Directions: Each record should be given again exactly, and any picture in it left out.

Data START

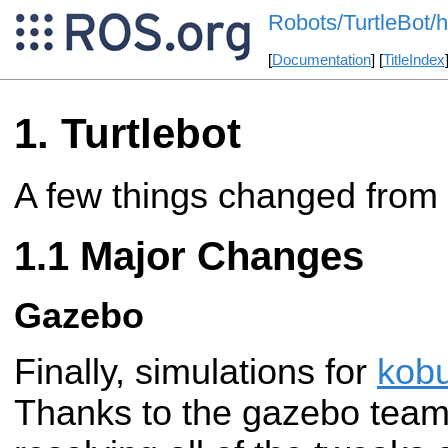
Robots/TurtleBot/h
[
Documentation
] [
TitleIndex
Turtlebot
A few things changed from
Major Changes
Gazebo
Finally, simulations for
kobu
Thanks to the gazebo team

Data END

Your solution:
Robots/TurtleBot/h
[
Documentation
] [
TitleIndex
Turtlebot
A few things changed from
Major Changes
Gazebo
Finally, simulations for
kobu
Thanks to the gazebo team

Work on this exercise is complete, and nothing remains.